As I pointed out in prior written comments, if the namespace is not intended to be public, there are alternate anchors, e.g., within existing, or new, second-level namespaces where many of the policy questions would be mooted, or in non-public namespaces, were all of the policy questions would be mooted, and the intent not to expolit 3rd-party dependency upon published names would be easily accomplished. BPX has recursive nameservers, and it can provision as many private namespaces to its subscribers as it has the time to think about, without using its subscribers to market its brand.
I advised on a case once where an ISP mistakenly identified a subscriber as a spammer, and cut off the subscriber's access. The ISP also then intercepted all mail to the then-terminated-subscriber, all of which was related to the subscriber's business, and destroyed it, causing loss to the subscriber. I'll contact the attorney who handled the case, as it seems that the "rebuttal" to my comment that what was being proposed as a "private law" regime with no rights to the users (customers of BPX), is that what happened to his client is offered as a good general outcome, and I don't think it was.

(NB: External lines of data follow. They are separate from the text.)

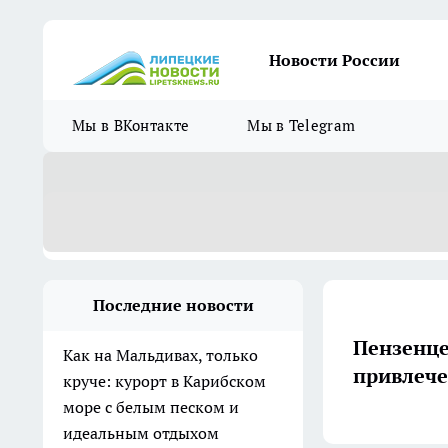
Новости России
Мы в ВКонтакте
Мы в Telegram
Последние новости
Пензенце
Как на Мальдивах, только
привлече
круче: курорт в Карибском
море с белым песком и
идеальным отдыхом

I know I'm not the only one with an interest in the registrants, or the users of the public DNS, and I know I'm not the only one with an interest in the linguistic and cultural, or municipal, or regional, or "community identified" applicants and their users' interests, which includes their access to registrars. Other expressions of concerns, for or against, the "single registrant" thing, or cross-ownership of registries and registrars, whether established or new, by registrants -- and I don't mean just the BPXes but the users of their namespaces which they propose to promote to the IANA root, should be on the record as well. I'm sure we can find a better answer for the "single registrant" and its uses and users, we simply have to look past the "registry==registrar==registrant" pseudo-closed universe of interest.
End Part 2.I don't have JJ's addess at hand or I'd cc him, and I've cc'd the crai-report@ list so (a) others would have some insight into what the call-in and face-to-face participants did for two hours, and (b) so that this communication between CORE and ICANN wouldn't be private, though I'm happy to communicate privately on issues of editorial significance only, or areas where public comment has, or will, revisit the issues openly.